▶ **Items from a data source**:
== Segment start ==
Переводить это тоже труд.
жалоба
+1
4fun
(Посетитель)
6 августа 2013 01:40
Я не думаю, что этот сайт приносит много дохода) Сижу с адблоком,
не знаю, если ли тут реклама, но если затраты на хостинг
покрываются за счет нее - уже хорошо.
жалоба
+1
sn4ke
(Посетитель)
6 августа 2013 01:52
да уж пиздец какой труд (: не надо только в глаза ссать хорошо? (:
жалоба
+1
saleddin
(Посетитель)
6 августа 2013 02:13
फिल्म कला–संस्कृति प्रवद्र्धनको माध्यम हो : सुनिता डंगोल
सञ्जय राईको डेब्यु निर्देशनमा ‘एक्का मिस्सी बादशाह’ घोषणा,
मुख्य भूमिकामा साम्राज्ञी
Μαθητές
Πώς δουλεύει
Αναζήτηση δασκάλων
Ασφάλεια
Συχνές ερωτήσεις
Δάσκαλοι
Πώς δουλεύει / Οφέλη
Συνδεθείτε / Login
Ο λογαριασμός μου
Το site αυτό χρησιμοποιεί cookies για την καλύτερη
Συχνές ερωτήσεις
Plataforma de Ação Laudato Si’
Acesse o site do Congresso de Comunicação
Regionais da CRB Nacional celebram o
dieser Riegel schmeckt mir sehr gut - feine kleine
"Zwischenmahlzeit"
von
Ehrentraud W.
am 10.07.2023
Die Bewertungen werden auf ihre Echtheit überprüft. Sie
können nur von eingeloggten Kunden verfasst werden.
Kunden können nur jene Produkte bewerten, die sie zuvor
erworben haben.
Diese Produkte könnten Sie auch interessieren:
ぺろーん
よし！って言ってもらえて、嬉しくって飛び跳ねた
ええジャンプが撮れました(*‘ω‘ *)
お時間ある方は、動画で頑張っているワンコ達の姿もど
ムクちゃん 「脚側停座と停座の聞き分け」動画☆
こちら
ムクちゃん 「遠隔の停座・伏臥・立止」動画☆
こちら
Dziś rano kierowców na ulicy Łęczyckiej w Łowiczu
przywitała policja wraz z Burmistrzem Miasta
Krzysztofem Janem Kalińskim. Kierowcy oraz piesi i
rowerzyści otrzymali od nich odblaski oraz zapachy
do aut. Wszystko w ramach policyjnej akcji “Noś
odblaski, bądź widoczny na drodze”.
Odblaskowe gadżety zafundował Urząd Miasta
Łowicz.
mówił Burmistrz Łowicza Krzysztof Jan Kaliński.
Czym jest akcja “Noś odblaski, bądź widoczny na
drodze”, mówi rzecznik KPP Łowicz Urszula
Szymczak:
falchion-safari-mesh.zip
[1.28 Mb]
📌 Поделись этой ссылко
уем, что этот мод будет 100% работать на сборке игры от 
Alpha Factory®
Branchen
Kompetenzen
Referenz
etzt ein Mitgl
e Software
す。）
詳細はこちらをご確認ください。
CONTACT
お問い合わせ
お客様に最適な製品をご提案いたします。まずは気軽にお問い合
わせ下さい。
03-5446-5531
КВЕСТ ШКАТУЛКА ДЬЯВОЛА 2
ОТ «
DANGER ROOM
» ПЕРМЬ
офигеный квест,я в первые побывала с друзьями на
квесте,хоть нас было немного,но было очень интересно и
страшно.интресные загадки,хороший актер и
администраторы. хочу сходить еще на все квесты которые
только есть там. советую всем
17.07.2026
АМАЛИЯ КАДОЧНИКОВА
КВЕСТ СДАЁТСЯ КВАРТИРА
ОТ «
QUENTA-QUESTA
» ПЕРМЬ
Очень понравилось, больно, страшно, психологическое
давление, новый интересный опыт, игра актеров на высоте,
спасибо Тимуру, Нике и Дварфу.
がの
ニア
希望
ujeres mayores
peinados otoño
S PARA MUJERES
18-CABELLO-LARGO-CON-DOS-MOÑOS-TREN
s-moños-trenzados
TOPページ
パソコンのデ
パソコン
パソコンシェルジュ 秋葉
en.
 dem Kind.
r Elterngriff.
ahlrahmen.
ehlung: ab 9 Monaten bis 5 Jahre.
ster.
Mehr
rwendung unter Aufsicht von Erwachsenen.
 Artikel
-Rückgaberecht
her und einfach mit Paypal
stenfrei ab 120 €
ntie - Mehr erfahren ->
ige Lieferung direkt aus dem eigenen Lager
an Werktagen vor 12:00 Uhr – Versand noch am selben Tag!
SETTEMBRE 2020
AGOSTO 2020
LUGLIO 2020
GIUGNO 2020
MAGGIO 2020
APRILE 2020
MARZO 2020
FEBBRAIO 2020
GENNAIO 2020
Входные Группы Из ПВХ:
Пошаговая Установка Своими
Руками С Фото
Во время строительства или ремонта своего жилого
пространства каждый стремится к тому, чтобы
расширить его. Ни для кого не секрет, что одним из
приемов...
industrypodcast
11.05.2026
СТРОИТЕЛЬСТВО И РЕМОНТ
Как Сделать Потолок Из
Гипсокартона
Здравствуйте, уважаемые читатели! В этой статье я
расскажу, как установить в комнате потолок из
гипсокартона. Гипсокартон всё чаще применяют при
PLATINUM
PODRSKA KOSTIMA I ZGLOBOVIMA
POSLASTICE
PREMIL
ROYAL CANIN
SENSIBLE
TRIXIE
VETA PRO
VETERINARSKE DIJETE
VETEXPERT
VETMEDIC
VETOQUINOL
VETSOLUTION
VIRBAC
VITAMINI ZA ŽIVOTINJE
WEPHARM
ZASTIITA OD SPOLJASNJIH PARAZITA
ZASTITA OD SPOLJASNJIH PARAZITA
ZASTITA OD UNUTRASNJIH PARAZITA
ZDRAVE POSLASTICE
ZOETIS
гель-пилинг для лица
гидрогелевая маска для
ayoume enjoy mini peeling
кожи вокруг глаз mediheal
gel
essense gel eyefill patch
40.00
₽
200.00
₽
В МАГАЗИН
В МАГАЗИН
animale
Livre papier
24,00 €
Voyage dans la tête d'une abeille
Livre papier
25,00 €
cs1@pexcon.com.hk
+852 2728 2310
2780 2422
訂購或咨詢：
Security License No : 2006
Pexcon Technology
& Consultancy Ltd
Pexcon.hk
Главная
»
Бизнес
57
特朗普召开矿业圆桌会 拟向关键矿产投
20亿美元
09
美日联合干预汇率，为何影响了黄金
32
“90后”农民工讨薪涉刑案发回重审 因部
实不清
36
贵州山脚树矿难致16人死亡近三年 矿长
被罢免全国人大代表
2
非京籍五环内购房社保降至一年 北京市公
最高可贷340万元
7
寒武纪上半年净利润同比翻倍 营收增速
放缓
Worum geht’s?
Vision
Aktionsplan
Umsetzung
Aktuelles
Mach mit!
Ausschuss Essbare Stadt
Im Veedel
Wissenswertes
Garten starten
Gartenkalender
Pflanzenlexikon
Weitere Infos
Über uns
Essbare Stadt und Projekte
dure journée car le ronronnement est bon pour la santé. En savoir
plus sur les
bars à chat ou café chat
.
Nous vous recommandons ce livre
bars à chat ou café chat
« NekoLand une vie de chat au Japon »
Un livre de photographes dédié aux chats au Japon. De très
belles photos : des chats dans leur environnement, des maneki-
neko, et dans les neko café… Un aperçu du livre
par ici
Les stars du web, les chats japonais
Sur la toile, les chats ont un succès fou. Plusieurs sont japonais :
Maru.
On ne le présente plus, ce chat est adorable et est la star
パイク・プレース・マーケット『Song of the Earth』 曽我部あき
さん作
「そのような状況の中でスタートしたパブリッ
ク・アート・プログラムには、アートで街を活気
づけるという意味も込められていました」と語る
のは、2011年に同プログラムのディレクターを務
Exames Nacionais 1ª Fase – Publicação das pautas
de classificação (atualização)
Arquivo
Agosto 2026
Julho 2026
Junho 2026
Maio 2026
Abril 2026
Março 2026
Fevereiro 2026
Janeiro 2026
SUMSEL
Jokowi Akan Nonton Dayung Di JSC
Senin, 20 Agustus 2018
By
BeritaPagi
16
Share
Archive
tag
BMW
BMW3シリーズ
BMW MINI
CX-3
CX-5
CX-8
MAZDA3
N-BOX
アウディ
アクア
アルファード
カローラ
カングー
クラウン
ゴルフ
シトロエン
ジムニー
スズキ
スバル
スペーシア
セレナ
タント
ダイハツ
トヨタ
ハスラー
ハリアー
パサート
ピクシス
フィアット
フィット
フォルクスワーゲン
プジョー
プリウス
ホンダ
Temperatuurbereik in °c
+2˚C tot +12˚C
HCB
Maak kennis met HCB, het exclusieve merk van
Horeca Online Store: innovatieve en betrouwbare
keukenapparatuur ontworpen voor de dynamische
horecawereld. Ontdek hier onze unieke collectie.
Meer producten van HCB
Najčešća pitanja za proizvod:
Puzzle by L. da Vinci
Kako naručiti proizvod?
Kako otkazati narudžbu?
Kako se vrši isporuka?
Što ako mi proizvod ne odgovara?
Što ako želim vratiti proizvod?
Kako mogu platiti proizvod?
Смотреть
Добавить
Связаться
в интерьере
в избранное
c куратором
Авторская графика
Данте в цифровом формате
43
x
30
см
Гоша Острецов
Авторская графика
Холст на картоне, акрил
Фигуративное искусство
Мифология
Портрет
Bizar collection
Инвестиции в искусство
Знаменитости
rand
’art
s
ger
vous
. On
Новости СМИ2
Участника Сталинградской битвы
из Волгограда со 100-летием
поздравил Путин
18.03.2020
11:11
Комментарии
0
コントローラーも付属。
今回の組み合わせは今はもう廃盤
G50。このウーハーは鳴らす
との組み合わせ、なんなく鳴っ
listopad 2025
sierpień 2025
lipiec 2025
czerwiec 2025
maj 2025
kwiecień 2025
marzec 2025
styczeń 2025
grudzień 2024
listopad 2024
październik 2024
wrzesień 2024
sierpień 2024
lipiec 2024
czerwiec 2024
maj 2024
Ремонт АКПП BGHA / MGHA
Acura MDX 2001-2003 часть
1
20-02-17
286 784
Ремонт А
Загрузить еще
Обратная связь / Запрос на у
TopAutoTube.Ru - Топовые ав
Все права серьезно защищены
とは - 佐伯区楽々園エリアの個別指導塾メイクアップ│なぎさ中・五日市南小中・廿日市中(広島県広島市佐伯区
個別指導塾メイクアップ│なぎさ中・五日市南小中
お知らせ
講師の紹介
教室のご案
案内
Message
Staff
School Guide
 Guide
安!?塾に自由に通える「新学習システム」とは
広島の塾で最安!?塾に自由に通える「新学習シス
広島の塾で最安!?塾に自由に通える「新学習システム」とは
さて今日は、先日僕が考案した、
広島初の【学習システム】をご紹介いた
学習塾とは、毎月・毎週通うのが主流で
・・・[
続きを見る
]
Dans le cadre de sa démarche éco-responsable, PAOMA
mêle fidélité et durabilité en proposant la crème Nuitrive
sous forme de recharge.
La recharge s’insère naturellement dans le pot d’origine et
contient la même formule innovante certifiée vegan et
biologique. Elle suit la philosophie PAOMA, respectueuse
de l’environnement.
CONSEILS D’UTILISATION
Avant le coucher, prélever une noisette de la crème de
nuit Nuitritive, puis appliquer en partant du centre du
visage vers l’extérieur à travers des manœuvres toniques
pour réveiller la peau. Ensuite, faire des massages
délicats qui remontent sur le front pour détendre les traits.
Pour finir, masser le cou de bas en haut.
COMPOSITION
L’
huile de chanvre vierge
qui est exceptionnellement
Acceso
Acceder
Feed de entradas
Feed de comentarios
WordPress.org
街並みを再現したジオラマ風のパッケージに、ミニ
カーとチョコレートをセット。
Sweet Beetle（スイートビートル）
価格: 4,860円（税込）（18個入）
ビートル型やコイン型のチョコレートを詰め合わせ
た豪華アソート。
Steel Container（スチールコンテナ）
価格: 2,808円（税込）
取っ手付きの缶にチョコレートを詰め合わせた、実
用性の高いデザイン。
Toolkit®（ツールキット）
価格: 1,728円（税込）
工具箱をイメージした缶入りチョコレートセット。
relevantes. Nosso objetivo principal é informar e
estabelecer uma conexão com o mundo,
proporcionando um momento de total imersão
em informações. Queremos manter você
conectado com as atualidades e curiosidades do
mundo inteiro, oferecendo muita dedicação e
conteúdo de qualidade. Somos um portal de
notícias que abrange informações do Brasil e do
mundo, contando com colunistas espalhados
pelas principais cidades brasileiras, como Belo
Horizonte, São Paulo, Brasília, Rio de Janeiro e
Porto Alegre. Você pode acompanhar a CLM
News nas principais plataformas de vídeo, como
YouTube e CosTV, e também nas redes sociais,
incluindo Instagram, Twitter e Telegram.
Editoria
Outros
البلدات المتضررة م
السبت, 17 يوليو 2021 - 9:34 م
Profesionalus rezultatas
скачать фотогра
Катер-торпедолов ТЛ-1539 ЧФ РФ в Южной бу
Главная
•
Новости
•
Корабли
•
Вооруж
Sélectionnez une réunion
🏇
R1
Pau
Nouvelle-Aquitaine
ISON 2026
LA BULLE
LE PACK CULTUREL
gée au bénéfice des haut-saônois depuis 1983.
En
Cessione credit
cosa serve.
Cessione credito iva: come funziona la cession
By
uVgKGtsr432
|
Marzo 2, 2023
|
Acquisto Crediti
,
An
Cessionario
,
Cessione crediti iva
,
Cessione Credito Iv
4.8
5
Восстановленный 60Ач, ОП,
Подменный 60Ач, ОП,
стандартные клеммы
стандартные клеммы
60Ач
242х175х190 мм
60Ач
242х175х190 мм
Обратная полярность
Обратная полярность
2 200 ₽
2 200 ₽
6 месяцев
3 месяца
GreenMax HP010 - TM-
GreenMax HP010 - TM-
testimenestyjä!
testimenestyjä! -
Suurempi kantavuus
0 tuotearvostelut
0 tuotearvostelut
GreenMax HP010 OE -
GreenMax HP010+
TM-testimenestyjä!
== Segment end ==
▶ **Work instructions**: Would you output, unchanged, each line from the start of the records to the line that holds "Πώς δουλεύει / Οφέλη", both included and nothing else?

▶ **Problem solution**:
Переводить это тоже труд.
жалоба
+1
4fun
(Посетитель)
6 августа 2013 01:40
Я не думаю, что этот сайт приносит много дохода) Сижу с адблоком,
не знаю, если ли тут реклама, но если затраты на хостинг
покрываются за счет нее - уже хорошо.
жалоба
+1
sn4ke
(Посетитель)
6 августа 2013 01:52
да уж пиздец какой труд (: не надо только в глаза ссать хорошо? (:
жалоба
+1
saleddin
(Посетитель)
6 августа 2013 02:13
फिल्म कला–संस्कृति प्रवद्र्धनको माध्यम हो : सुनिता डंगोल
सञ्जय राईको डेब्यु निर्देशनमा ‘एक्का मिस्सी बादशाह’ घोषणा,
मुख्य भूमिकामा साम्राज्ञी
Μαθητές
Πώς δουλεύει
Αναζήτηση δασκάλων
Ασφάλεια
Συχνές ερωτήσεις
Δάσκαλοι
Πώς δουλεύει / Οφέλη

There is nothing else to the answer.